1. You’re afraid of what your boss will say

This is the #1 reason why I actually hesitated when I was handing in my resignation.

I had a huge feeling that the boss will do everything in his power to make me stay, and my hunches were right.

The day I handed in my resignation my boss started making me feel bad for doing so.

He said I was one of his best workers, he wished I wouldn’t go and explained how close I was to another promotion.

Guess what?

Because I am such a kind person that gets talked into doing stuff easily, I changed my mind and ended up staying.

What a bad decision that was! I was so close to axing that miserable day job.

Nonetheless, this might be why you’re scared to quit your job as well. You’re not alone so don’t EVER think you are.

2. Change is scary

Most people hate change and the thought of changing their current situation scares them to death.

What do we expect if we take the almighty plunge? We don’t know so we decide to settle for less.

At least at this point we know what we are dealing with. We become accustomed to this daily life and routine, and make it the “norm”.

Basically, we just deal with it because we are scared of the alternative.

3. The devil you know is better than the devil you don’t know

People hold this mentality of thinking that their next job may leave them more miserable than their current job.

They would rather just stick with it and continue on with each day every day even though they absolutely hate their job at this point, yet they still do nothing about it.

The little voice in their head tells them that they should stay in their current job (subtly of course), so they listen to their mind and not their heart.

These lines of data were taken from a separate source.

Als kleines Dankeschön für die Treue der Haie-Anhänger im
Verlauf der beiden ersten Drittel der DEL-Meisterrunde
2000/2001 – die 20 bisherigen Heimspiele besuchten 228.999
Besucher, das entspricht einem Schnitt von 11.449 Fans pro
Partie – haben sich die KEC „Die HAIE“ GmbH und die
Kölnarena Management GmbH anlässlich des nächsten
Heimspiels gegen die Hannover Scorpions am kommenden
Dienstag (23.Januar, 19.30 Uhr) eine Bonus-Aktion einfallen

A common mistake people make.

Follow your heart because that usually holds the key to your true path.

 

Why You Should take the Plunge & Quit Anyway


1. A new job may turn out to be AWESOME

You don’t know what the future holds but you DO know that you are not happy and you want to make a change.

What if…just what if your next job turns out to be the best thing that ever happened to you.

You’ve been living a miserable life for years when you could’ve turned your life right around with a simple decision to find something new and roll with it.

The only way to find out is by taking the almighty plunge my friend.

You can’t predict the future but you can do something about it before it’s too late and that’s all that matters.

2. Your boss may actually be the coolest person you meet

Your current boss might be the person that’s ruining your whole career or he may not be, but there are most definitely great bosses still out there.

A good boss values your skills–your true worth–and pays you accordingly.

He/she cares about you as a person and doesn’t mind if you have a day off when it’s needed.

Sometimes they let the whole firm have a day off when the time’s right!

I’ve had one of these bosses and it made the whole job bearable.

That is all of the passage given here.